De douaneautoriteiten hebben 58 dummy-pakketten in de betreffende container geplaatst. Op één van deze dummy-pakketten was een terugplaatsmonster van 10 gram bevestigd. Twee van deze dummy-pakketten zijn voorzien van peilbakens.
Op 2 september 2022 om 00:05 uur stonden de privéauto’s van [medeverdachte01] en [medeverdachte02] op het parkeerterrein van de firma Hutchison ECT Delta, gelegen aan de Maasvlakte Rotterdam (hierna: het parkeerterrein) geparkeerd. De privéauto van [medeverdachte01] is een Volkswagen met kenteken [kenteken01] (hierna: de Volkswagen). Om 02.:01 uur die nacht reden [medeverdachte01] en [medeverdachte02] in hun dienstauto’s vanaf het parkeerterrein het ECT Delta terrein op.
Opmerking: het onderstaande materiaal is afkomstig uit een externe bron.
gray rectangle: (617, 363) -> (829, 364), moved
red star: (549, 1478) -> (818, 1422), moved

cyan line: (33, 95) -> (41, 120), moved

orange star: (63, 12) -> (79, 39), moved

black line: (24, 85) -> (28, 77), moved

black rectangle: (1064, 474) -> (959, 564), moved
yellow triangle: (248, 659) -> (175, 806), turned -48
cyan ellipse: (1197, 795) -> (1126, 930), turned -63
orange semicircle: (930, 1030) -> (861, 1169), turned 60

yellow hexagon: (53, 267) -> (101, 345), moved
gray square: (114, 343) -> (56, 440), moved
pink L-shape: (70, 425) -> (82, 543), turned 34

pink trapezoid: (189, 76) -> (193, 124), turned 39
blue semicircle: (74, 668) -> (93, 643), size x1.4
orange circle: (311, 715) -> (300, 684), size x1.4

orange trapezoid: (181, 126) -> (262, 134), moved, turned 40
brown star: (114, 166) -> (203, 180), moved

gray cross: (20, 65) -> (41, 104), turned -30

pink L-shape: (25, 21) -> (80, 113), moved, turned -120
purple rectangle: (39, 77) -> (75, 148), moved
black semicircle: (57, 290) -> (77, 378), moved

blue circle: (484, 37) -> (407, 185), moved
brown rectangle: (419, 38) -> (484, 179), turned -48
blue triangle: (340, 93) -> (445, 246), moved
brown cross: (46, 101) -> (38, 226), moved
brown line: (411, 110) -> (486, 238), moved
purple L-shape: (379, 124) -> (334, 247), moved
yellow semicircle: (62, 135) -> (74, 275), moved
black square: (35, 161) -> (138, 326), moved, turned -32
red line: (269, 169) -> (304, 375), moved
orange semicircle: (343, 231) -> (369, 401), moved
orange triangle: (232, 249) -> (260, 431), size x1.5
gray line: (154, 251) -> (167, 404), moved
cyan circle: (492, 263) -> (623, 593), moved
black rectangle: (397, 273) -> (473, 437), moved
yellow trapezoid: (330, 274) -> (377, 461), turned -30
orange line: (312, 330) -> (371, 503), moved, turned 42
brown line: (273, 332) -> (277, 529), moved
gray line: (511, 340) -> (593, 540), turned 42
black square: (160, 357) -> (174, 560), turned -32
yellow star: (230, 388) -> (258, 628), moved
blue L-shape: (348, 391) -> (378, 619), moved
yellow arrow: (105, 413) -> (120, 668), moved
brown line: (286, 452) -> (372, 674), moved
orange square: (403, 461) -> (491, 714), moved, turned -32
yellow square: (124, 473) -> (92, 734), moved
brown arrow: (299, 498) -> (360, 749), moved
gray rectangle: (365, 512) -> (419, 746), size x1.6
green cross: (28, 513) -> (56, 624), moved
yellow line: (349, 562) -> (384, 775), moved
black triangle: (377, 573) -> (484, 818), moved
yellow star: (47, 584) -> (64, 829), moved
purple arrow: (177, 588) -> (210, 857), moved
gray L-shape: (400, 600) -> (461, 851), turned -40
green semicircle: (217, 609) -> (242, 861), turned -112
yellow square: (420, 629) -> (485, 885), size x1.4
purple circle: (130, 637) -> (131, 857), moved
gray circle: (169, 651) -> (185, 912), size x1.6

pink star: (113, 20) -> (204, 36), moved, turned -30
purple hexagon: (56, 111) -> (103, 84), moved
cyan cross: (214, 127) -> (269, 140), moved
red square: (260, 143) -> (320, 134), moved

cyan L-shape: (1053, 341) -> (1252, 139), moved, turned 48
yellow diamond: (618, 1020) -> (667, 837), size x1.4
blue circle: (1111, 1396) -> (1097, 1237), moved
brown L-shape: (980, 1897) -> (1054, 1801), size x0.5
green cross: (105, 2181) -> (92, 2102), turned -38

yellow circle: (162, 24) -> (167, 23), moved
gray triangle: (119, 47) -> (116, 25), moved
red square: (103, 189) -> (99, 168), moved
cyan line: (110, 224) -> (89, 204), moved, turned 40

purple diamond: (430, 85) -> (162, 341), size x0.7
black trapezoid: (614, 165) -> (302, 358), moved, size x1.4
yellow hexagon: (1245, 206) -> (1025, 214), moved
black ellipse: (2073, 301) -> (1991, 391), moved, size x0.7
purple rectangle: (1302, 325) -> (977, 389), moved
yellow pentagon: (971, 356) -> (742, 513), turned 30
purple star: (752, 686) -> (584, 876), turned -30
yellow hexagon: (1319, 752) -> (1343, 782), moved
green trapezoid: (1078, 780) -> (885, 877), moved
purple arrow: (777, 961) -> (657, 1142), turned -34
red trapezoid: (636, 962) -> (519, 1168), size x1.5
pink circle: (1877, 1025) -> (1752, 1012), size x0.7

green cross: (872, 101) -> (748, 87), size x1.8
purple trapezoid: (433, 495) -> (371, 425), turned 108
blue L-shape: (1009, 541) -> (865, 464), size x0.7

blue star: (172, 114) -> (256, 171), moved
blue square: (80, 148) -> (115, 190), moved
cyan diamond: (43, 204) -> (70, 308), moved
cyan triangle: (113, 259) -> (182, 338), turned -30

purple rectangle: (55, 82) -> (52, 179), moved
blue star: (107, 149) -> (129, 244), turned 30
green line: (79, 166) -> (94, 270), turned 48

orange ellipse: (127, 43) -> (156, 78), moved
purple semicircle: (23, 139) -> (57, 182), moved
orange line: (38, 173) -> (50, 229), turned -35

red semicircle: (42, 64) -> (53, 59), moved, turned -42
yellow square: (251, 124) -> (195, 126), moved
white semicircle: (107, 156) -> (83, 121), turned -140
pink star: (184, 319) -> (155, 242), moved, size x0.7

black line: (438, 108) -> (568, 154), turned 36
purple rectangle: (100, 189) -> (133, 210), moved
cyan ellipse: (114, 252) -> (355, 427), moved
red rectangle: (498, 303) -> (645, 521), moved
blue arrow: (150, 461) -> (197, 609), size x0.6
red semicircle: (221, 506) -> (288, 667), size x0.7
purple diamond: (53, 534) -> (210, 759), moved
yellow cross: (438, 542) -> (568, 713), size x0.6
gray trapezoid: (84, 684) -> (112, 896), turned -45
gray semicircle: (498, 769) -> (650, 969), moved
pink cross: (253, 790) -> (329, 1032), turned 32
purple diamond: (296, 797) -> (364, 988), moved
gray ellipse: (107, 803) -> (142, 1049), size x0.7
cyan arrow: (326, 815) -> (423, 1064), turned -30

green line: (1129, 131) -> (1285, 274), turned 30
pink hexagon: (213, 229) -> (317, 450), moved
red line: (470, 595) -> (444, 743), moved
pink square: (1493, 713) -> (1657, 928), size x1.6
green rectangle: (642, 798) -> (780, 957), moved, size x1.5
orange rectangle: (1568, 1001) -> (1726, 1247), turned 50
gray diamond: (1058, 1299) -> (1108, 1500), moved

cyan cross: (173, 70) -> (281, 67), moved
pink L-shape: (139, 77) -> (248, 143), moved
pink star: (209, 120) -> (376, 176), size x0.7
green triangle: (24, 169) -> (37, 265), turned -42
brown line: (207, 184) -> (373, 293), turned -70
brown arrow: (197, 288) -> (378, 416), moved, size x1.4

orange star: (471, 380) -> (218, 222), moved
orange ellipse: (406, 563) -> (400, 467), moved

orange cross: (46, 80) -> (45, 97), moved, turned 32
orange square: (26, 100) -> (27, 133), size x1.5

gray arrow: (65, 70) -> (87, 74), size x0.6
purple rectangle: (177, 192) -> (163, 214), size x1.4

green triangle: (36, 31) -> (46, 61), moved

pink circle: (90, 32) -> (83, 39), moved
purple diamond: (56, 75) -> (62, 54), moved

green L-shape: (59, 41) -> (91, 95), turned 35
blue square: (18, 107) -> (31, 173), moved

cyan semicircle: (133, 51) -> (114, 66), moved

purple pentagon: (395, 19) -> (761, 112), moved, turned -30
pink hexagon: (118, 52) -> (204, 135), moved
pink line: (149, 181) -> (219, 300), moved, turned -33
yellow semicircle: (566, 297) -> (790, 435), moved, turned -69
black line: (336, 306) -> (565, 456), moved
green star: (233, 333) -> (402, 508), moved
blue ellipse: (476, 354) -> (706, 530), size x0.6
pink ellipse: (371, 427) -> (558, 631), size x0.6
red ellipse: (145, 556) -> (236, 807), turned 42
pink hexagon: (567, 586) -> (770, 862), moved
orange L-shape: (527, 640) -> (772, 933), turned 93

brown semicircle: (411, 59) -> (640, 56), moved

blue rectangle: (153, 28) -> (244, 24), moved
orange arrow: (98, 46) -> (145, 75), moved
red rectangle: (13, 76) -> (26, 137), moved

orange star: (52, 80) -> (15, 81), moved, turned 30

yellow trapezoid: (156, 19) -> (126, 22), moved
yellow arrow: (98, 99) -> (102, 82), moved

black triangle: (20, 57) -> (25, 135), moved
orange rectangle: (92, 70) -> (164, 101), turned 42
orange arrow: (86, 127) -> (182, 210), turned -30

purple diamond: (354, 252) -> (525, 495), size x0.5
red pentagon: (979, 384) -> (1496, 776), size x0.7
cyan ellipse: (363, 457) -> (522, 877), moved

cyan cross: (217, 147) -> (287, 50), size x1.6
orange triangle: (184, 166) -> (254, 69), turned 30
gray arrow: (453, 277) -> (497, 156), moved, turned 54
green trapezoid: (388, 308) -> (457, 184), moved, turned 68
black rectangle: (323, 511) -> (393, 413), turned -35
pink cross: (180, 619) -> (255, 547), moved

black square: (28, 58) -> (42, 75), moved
[medeverdachte01] reed om 02:09 uur met zijn dienstauto, na voorverkenning door [medeverdachte02] , richting zijn Volkswagen, opende de kofferbak en gooide er een tas in. Het peilbaken was toen actief geworden en had meebewogen met de verplaatsing van de dienstauto van [medeverdachte01] .
Omstreeks 04:18 uur kwamen [medeverdachte01] en [medeverdachte02] wederom met hun dienstauto’s het parkeerterrein op gereden, waarna op vergelijkbare wijze naar de Volkswagen van [medeverdachte01] is gereden. [medeverdachte01] opende de kofferbak van de Volkswagen en gooide er iets in. Ook toen was het peilbaken actief geworden en is blijven uitstralen bij de Volkswagen van [medeverdachte01] .
Daarna verlieten [medeverdachte01] en [medeverdachte02] in hun dienstauto’s het parkeerterrein om daar vervolgens om 07:03 uur weer terug te keren.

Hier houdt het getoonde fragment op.